BY BRENDAN TULLY WALSH
On the Road to MWCA18 – Part I
Arriving on the Gold Coast some days in advance of MWCA18, we were honoured to join a delegation of Finnish companies invited by Business Finland for a tour of Silicon Valley. Before jumping into our MWCA18 redux (part 2), I thought I’d share some reflections from this unforgettable junket that brought us into the bellies of some of the biggest names in tech including Samsung, Nokia, BT Americas, Facebook and others.
Less well-known, but no less venerable, the Institute for the Future are a think tank with a difference. They’ve been in the valley longer than just about anyone and while consulting Facebook and Twitter on what’s next, they act as a sort of Casandra for the tech world on what we should be very, very concerned about in terms of trust, privacy, security and the general digital invasion into our lives.
We got a full tour of their super cool offices, and copies of their latest work including their very timely paper on state-sponsored trolling.

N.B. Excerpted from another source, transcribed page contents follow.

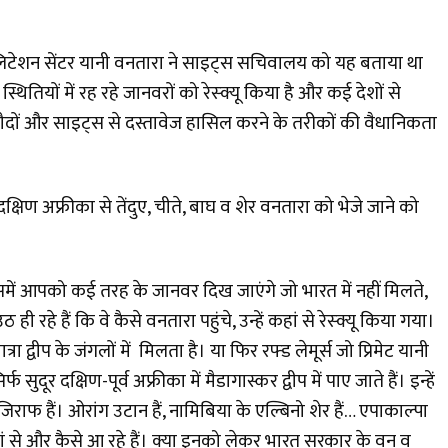
ैबिलिटेशन सेंटर यानी वनतारा ने साइट्स सचिवालय को यह बताया था
स्थितियों में रह रहे जानवरों को रेस्क्यू किया है और कई देशों से
ौदों और साइट्स से दस्तावेज हासिल करने के तरीकों की वैधानिकता
दक्षिण अफ्रीका से तेंदुए, चीते, बाघ व शेर वनतारा को भेजे जाने को
ें आपको कई तरह के जानवर दिख जाएंगे जो भारत में नहीं मिलते,
ी रहे हैं कि वे कैसे वनतारा पहुंचे, उन्हें कहां से रेस्क्यू किया गया।
्रा द्वीप के जंगलों में मिलता है। या फिर रफ्ड लेमूर्स जो प्रिमेट यानी
 सुदूर दक्षिण-पूर्व अफ्रीका में मैडागास्कर द्वीप में पाए जाते हैं। इन्हें
ं, जिराफ हैं। ओरांग उटान हैं, नामिबिया के एल्बिनो शेर हैं… एपाकाल्पा
 कहां से और कैसे आ रहे हैं। क्या इनको लेकर भारत सरकार के वन व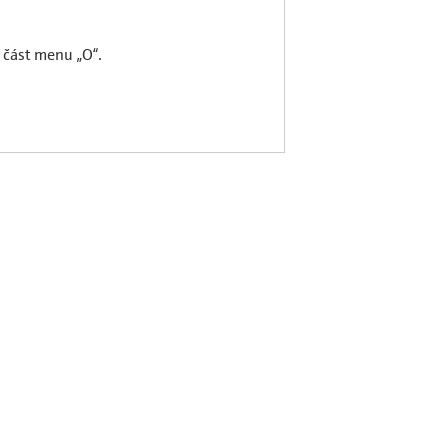
 část menu „O“.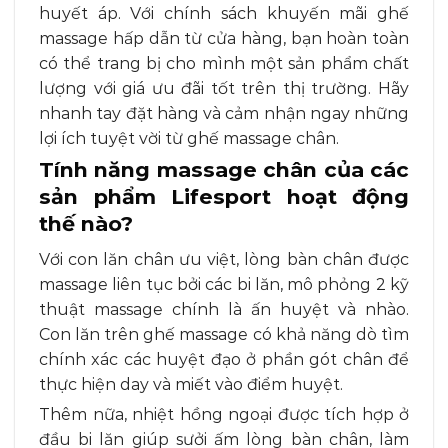
huyết áp. Với chính sách khuyến mãi ghế
massage hấp dẫn từ cửa hàng, bạn hoàn toàn
có thể trang bị cho mình một sản phẩm chất
lượng với giá ưu đãi tốt trên thị trường. Hãy
nhanh tay đặt hàng và cảm nhận ngay những
lợi ích tuyệt vời từ ghế massage chân.
Tính năng massage chân của các
sản phẩm Lifesport hoạt động
thế nào?
Với con lăn chân ưu việt, lòng bàn chân được
massage liên tục bởi các bi lăn, mô phỏng 2 kỹ
thuật massage chính là ấn huyệt và nhào.
Con lăn trên ghế massage có khả năng dò tìm
chính xác các huyệt đạo ở phần gót chân để
thực hiện day và miết vào điểm huyệt.
Thêm nữa, nhiệt hồng ngoại được tích hợp ở
đầu bi lăn giúp sưởi ấm lòng bàn chân, làm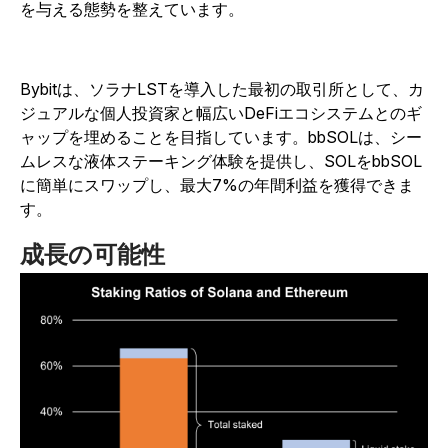
を与える態勢を整えています。
Bybitは、ソラナLSTを導入した最初の取引所として、カ
ジュアルな個人投資家と幅広いDeFiエコシステムとのギ
ャップを埋めることを目指しています。bbSOLは、シー
ムレスな液体ステーキング体験を提供し、SOLをbbSOL
に簡単にスワップし、最大7%の年間利益を獲得できま
す。
成長の可能性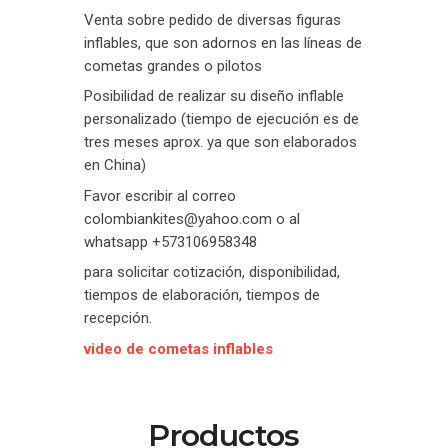
Venta sobre pedido de diversas figuras
inflables, que son adornos en las líneas de
cometas grandes o pilotos
Posibilidad de realizar su diseño inflable
personalizado (tiempo de ejecución es de
tres meses aprox. ya que son elaborados
en China)
Favor escribir al correo
colombiankites@yahoo.com o al
whatsapp +573106958348
para solicitar cotización, disponibilidad,
tiempos de elaboración, tiempos de
recepción.
video de cometas inflables
Productos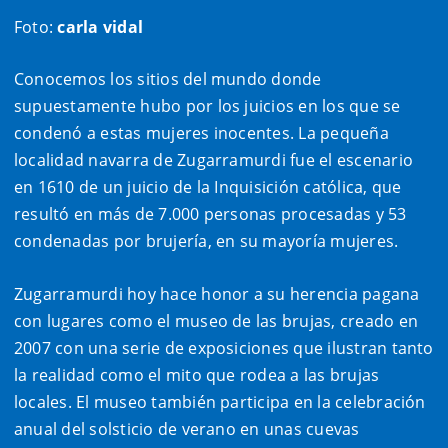
Foto:
carla vidal
Conocemos los sitios del mundo donde
supuestamente hubo por los juicios en los que se
condenó a estas mujeres inocentes. La pequeña
localidad navarra de Zugarramurdi fue el escenario
en 1610 de un juicio de la Inquisición católica, que
resultó en más de 7.000 personas procesadas y 53
condenadas por brujería, en su mayoría mujeres.
Zugarramurdi hoy hace honor a su herencia pagana
con lugares como el museo de las brujas, creado en
2007 con una serie de exposiciones que ilustran tanto
la realidad como el mito que rodea a las brujas
locales. El museo también participa en la celebración
anual del solsticio de verano en unas cuevas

We also met with SRI an innovation powerhouse that tends to fly under the radar due to some of their more cloaked clients including the US Department of Defense. Visiting them at their beautiful (if Darma Initiative flavoured) facilities in Palo Alto, I got the distinct impression that they were the inspiration for the fictional OSI, the company that built the 6 Million Dollar man.

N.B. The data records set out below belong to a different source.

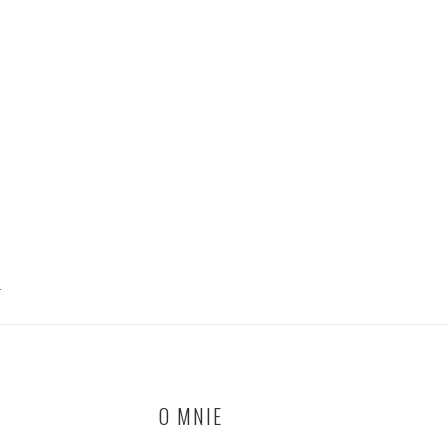
T
O MNIE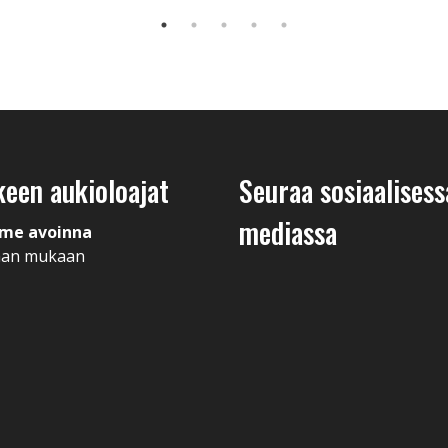
keen aukioloajat
Seuraa sosiaalisess
mediassa
me avoinna
man mukaan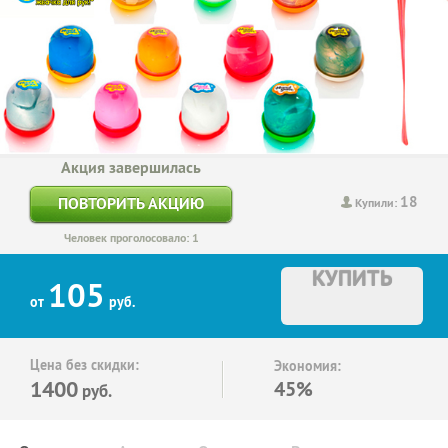
Акция завершилась
18
ПОВТОРИТЬ АКЦИЮ
Купили:
Человек проголосовало: 1
КУПИТЬ
105
от
руб.
Цена без скидки:
Экономия:
1400
45%
руб.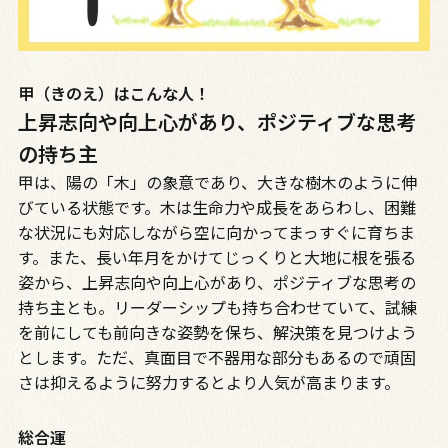
甲（きのえ）はこんな人！
上昇志向や向上心があり、ポジティブな思考
の持ち主
甲は、陽の「木」の象意であり、大きな樹木のように伸
びている状態です。木は生命力や成長をあらわし、困難
な状況にも対応しながら空に向かってまっすぐに育ちま
す。また、長い年月をかけてじっくりと大地に根を張る
姿から、上昇志向や向上心があり、ポジティブな思考の
持ち主とも。リーダーシップも持ち合わせていて、試練
を前にしても前向きな姿勢を保ち、解決策を見つけよう
とします。ただ、真面目で不器用な部分もあるので頑固
さは抑えるように努力するとより人気が高まります。
総合運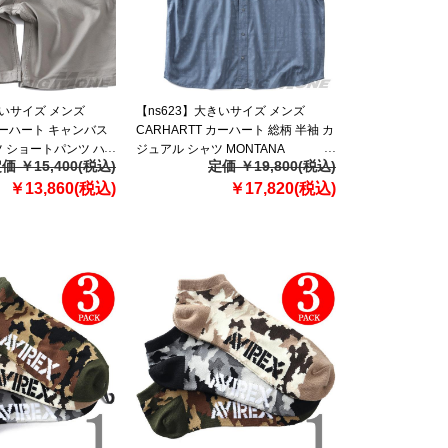
きいサイズ メンズ
【ns623】大きいサイズ メンズ
 カーハート キャンバス
CARHARTT カーハート 総柄 半袖 カ
 ショートパンツ ハ
ジュアル シャツ MONTANA
価 ￥15,400(税込)
定価 ￥19,800(税込)
AS UTILITY WORK
BOZEMAN RELAXED SHORT
輸入 103652
￥13,860(税込)
SLEEVE PLAID SHIRT USA直輸入
￥17,820(税込)
107284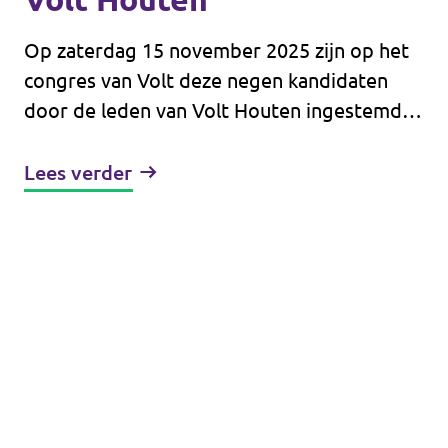
Op zaterdag 15 november 2025 zijn op het
congres van Volt deze negen kandidaten
door de leden van Volt Houten ingestemd.
Onderstaand ieders motivatie om bij de
komende gemeenteraadsverkiezingen op 18
Lees verder
maart 2026 verkozen te worden als raadslid.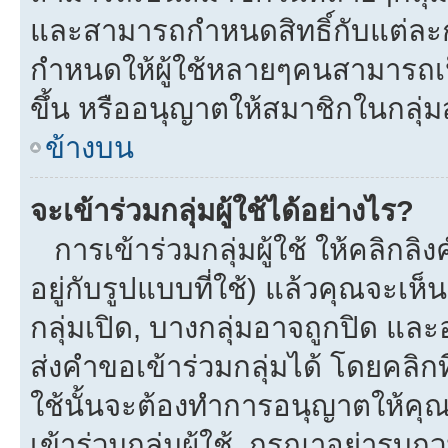
และสามารถกำหนดสิทธิ์กับแต่ละกลุ
กำหนดให้ผู้ใช้หลายๆคนสามารถเป
ขึ้น หรืออนุญาตให้สมาชิกในกลุ่
ข้างบน
จะเข้าร่วมกลุ่มผู้ใช้ได้อย่างไร?
การเข้าร่วมกลุ่มผู้ใช้ ให้คลิกลิงค
อยู่กับรูปแบบที่ใช้) แล้วคุณจะเห็นก
กลุ่มเปิด, บางกลุ่มอาจถูกปิด และ
ส่งคำขอเข้าร่วมกลุ่มได้ โดยคลิกที่
ใช้นั้นจะต้องทำการอนุญาตให้คุ
เข้าร่วมกลุ่มผู้ใช้. กรุณาอย่ารบ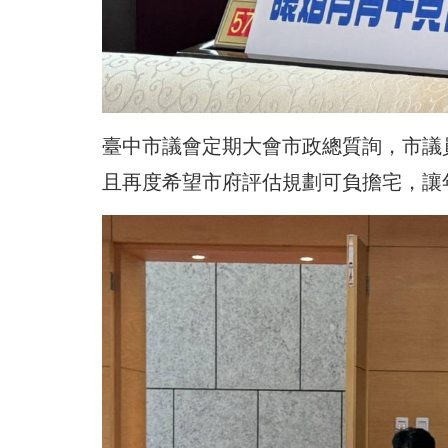
臺中市議會定期大會市政總質詢，市議
且再度希望市府評估規劃可負擔宅，讓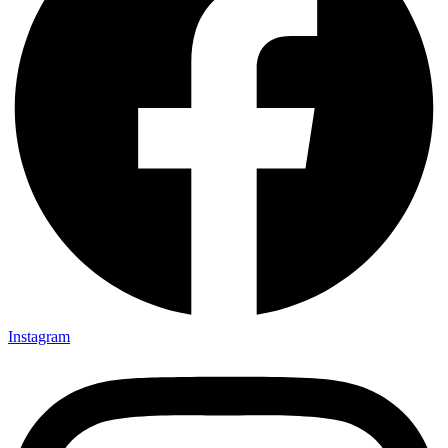
Instagram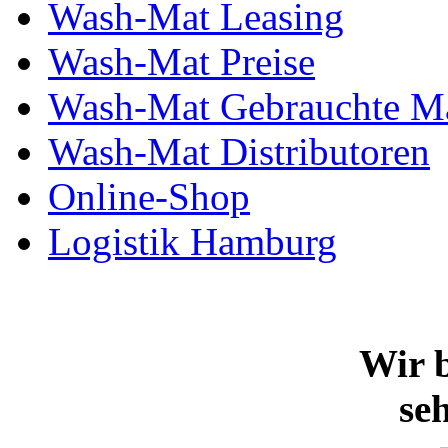
Wash-Mat Leasing
Wash-Mat Preise
Wash-Mat Gebrauchte M
Wash-Mat Distributoren
Online-Shop
Logistik Hamburg
Wir b
se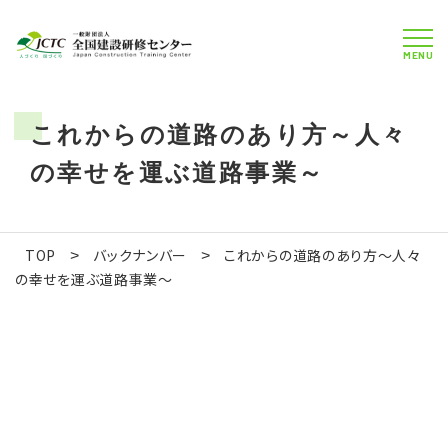
MENU
これからの道路のあり方～人々
の幸せを運ぶ道路事業～
TOP
バックナンバー
これからの道路のあり方～人々
>
>
の幸せを運ぶ道路事業～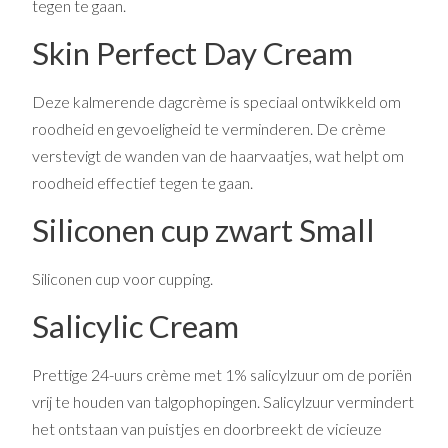
tegen te gaan.
Skin Perfect Day Cream
Deze kalmerende dagcrème is speciaal ontwikkeld om
roodheid en gevoeligheid te verminderen. De crème
verstevigt de wanden van de haarvaatjes, wat helpt om
roodheid effectief tegen te gaan.
Siliconen cup zwart Small
Siliconen cup voor cupping.
Salicylic Cream
Prettige 24-uurs crème met 1% salicylzuur om de poriën
vrij te houden van talgophopingen. Salicylzuur vermindert
het ontstaan van puistjes en doorbreekt de vicieuze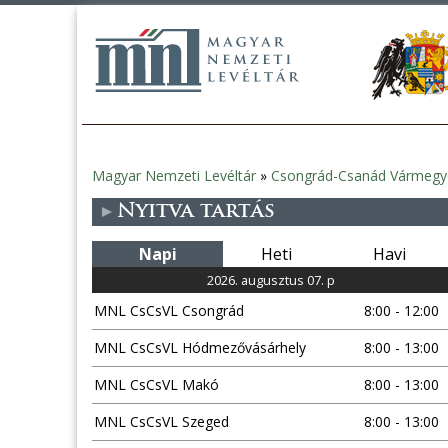
Magyar Nemzeti Levéltár
»
Csongrád-Csanád Vármegye
Jelenlegi
Nyitva tartás
hely
Napi
Heti
Havi
2026. augusztus 07. p
MNL CsCsVL Csongrád
8:00 - 12:00
MNL CsCsVL Hódmezővásárhely
8:00 - 13:00
MNL CsCsVL Makó
8:00 - 13:00
MNL CsCsVL Szeged
8:00 - 13:00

Literally, the inventors of the Internet (I guess it wasn’t Al Gore after all) with the ARPANET (its predecessor), Hyperlinks and Domains, they were first to build a computer mouse (the little wooden box with wheels pictured below) and even SIRI, drawn no doubt from their call letters.

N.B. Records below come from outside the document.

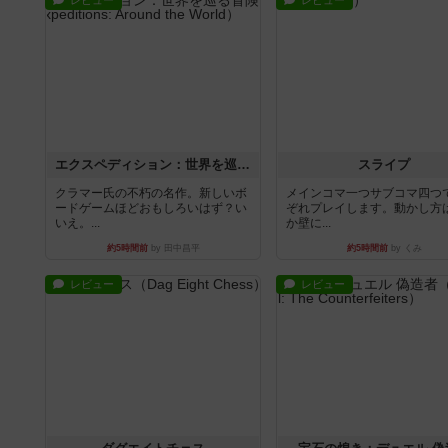
レビュー
レビュー
エクスペディション：世界を巡る冒険
スライプ
クラマー氏の不朽の名作。新しいボ
メインコマ一つサブコマ四つ
ードゲームほどおもしろいはず？い
ぞれプレイします。動かし方
いえ。...
か壁に...
約5時間前
by 田中昌平
約5時間前
by くみ
レビュー
レビュー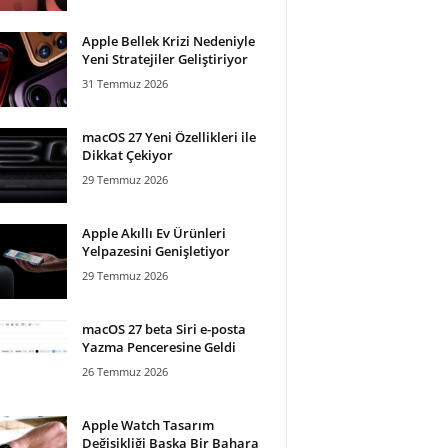
Apple Bellek Krizi Nedeniyle
Yeni Stratejiler Geliştiriyor
31 Temmuz 2026
macOS 27 Yeni Özellikleri ile
Dikkat Çekiyor
29 Temmuz 2026
Apple Akıllı Ev Ürünleri
Yelpazesini Genişletiyor
29 Temmuz 2026
macOS 27 beta Siri e-posta
Yazma Penceresine Geldi
26 Temmuz 2026
Apple Watch Tasarım
Değişikliği Başka Bir Bahara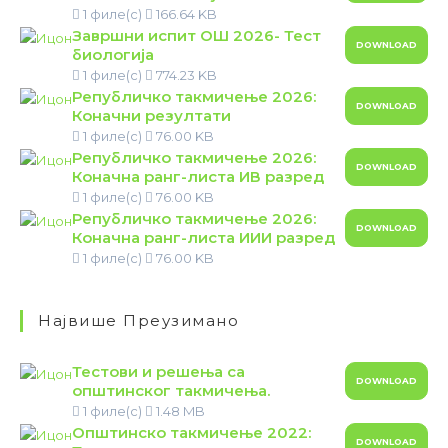
1 филе(с)
166.64 KB
Завршни испит ОШ 2026- Тест
DOWNLOAD
биологија
1 филе(с)
774.23 KB
Републичко такмичење 2026:
DOWNLOAD
Коначни резултати
1 филе(с)
76.00 KB
Републичко такмичење 2026:
DOWNLOAD
Коначна ранг-листа ИВ разред
1 филе(с)
76.00 KB
Републичко такмичење 2026:
DOWNLOAD
Коначна ранг-листа ИИИ разред
1 филе(с)
76.00 KB
Највише Преузимано
Тестови и решења са
DOWNLOAD
општинског такмичења.
1 филе(с)
1.48 MB
Општинско такмичење 2022:
DOWNLOAD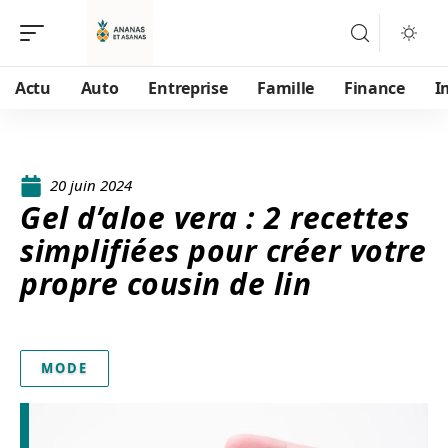
Actu
Auto
Entreprise
Famille
Finance
I
20 juin 2024
Gel d’aloe vera : 2 recettes
simplifiées pour créer votre
propre cousin de lin
MODE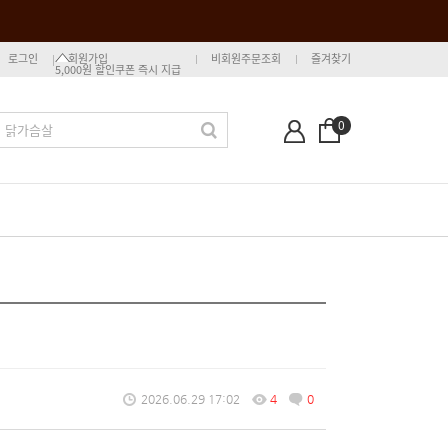
로그인
회원가입
비회원주문조회
즐겨찾기
5,000원 할인쿠폰 즉시 지급
0
2026.06.29 17:02
4
0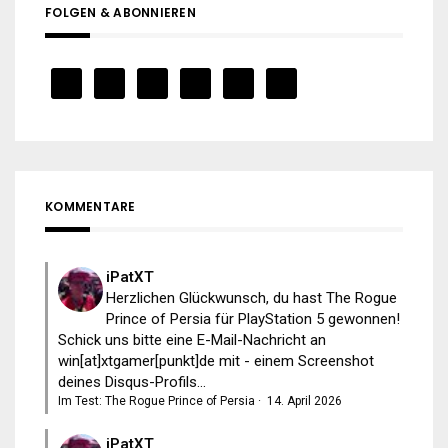
FOLGEN & ABONNIEREN
KOMMENTARE
iPatXT
Herzlichen Glückwunsch, du hast The Rogue
Prince of Persia für PlayStation 5 gewonnen!
Schick uns bitte eine E-Mail-Nachricht an
win[at]xtgamer[punkt]de mit - einem Screenshot
deines Disqus-Profils...
Im Test: The Rogue Prince of Persia
·
14. April 2026
iPatXT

A not-for-profit, SRI is all about innovation and licensing those advancements out to industry and government. Interestingly, though our hosts insisted that that they “do not make products”, their long-standing, now deceased and sorely missed CEO, Curtis R. Carlson seems to have written the book on it with Innovation – The Five Disciplines for Creating What Customers Want.
One standout demo among the three we were given was their latest AI engine named “Bright”, and pictured below in the bottom right.
Most eye-opening of of all was the visit to Facebook, that for me ended up two meetings on the last day. This was particularly close to home, not just as a user (at times sceptical), but because of our deep involvement in the Telecom Infra Project‘s End-to-End Network Slicing group.
We got a rare inside glimpse into the culture and operational philosophy of a company that has no precedent in history. The sheer size and scale of it alone is difficult to absorb, but its lofty mission is no less gargantuan.
We were hosted by a senior group leader in connectivity, also from Finland as it happens, and himself running what would be a large company outside of Facebook, he gave us an outstanding perpsective on the company, and the core forces driving it.
Touring their new “Building 21” digs, designed by Frank Gehry, we were given a rosy view of the $460B company including reflections on the challenge of the Cambridge Analytica scandal.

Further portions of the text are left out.